# [PROBLEM]
Output the whole listing below exactly, omitting the images.

# [RAW DATA]
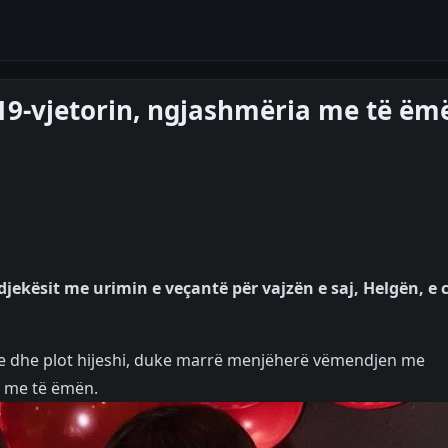
 19-vjetorin, ngjashmëria me të ëm
ekësit me urimin e veçantë për vajzën e saj, Helgën, e c
nte dhe plot hijeshi, duke marrë menjëherë vëmendjen me
e me të ëmën.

# [RESPONSE BELOW]
 19-vjetorin, ngjashmëria me të ëm
ekësit me urimin e veçantë për vajzën e saj, Helgën, e c
nte dhe plot hijeshi, duke marrë menjëherë vëmendjen me
e me të ëmën.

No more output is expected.